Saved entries
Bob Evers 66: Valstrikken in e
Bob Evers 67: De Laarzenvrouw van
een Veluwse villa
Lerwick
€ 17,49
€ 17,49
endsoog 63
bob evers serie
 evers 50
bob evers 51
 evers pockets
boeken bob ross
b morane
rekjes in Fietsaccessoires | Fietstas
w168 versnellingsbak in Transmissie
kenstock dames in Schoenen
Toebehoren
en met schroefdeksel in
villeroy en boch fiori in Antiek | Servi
--
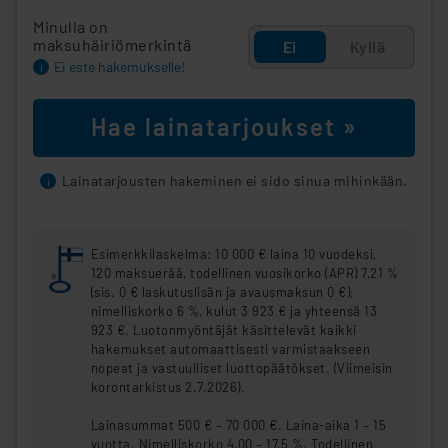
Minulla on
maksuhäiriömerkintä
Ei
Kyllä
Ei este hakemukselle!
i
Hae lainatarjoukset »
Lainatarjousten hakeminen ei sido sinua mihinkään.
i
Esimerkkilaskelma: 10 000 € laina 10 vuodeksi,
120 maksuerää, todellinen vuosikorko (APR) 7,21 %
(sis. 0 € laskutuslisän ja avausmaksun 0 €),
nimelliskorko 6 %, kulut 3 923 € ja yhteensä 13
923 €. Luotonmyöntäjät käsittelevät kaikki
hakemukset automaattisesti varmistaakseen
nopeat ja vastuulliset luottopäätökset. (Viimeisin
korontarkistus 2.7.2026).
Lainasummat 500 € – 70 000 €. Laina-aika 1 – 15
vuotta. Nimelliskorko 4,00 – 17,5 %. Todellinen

YOUR TASK –
Give back precisely the lines above that start at the line containing "rekjes in Fietsaccessoires | Fietstas" and end at the line containing "villeroy en boch fiori in Antiek | Servi", inclusive. No other lines belong in the output.

SOLUTION FOR THIS EXERCISE –
rekjes in Fietsaccessoires | Fietstas
w168 versnellingsbak in Transmissie
kenstock dames in Schoenen
Toebehoren
en met schroefdeksel in
villeroy en boch fiori in Antiek | Servi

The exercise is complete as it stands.